Not including Goblogumine 
 Molecules with Silly or Unusual Names, courtesty of pointage from Reinout van Rees, with props to Gary Lawrence Murphy's Teledyn, which, on an unrelated but far more important matter (and its spawn) offers this practical usage for pacifism:
 pacifism, or more exactly non-action, is the better idea for all cases unless you're really really really sure.
 More about that here.
 
Questions 
 Got a few over at IT Garage.
 
George knows best 
 If you're looking for some push-back on the political thinking of George Lakoff (with whom I tend to agree), Stephen H. Karlson's Two Systems of Belief is a good place to start.
 Karlson finds George's political typecasting something of a caricature, and also groundless in its preference for the liberals' nurturant parentism over the conservatives' strict fatherism:
 If your only objective is to demolish some advice that isn't peer-reviewed about the merits of spanking, it suffices to note that "'Firm enforcement' and 'sanctions' do not include painful corporal punishment." Fine, if you're writing a polemic. But "mature behavior" does not preclude expecting children -- per corollary, citizens -- to at some point be capable of standing on their own feet, and "independence and individuality" sounds positively entrepreneurial.
 Professor Lakoff also notes,
 [Professor] Lewis also shows that, if the "firm enforcement" part of the model is simply omitted from the pattern of behaviors studied, the results are essentially the same. This indicates that "firm enforcement" does not add anything to the model.
 Not quite. I know just enough about model building to be dangerous, and I picked up the 90 Psychological Bulletin 547 (1981) and read Professor Lewis's article, which is a survey of previous results, not quite a full literature review and not a meta-analysis. As such, there is no "showing" to be appealed to. Furthermore, as "expectation for mature behavior" and "firm enforcement of rules and standards" are not orthogonal, and not well-specified (by the standards of economic modeling, other disciplines have other conventions) the possibility remains that either "expectations" or "enforcement" might perform equally well alone as explanatory variables.
 Perhaps we ought to have more than two systems of belief in play at any time. Perhaps having better-posed models of those belief systems would also help.

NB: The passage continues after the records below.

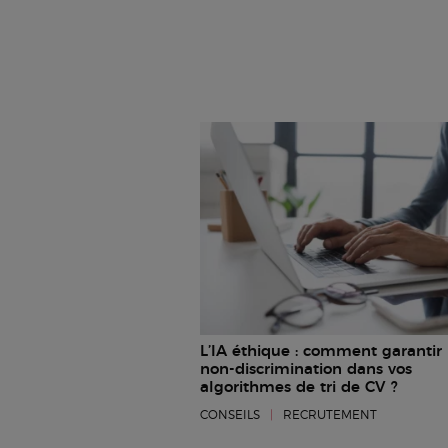
L’IA éthique : comment garantir 
non-discrimination dans vos
algorithmes de tri de CV ?
CONSEILS
|
RECRUTEMENT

 I think Ray is onto something here. I've always found George's political thinking to be highly useful, though not always agreeable. For example, in Moral Politics, George says a libertarian is "an extremely pragmatic conservative whose moral focus is on noninterference by the government." He adds,
 There is, after all, a reason why the scholars at the libertarian Cato Institute seem largely to be writingin support of conservative rather than liberal positions. Nonetheless, there is no objective answer here. They are far enough away to think of themselves as a separate category and close enough for others to think of them as conservatives.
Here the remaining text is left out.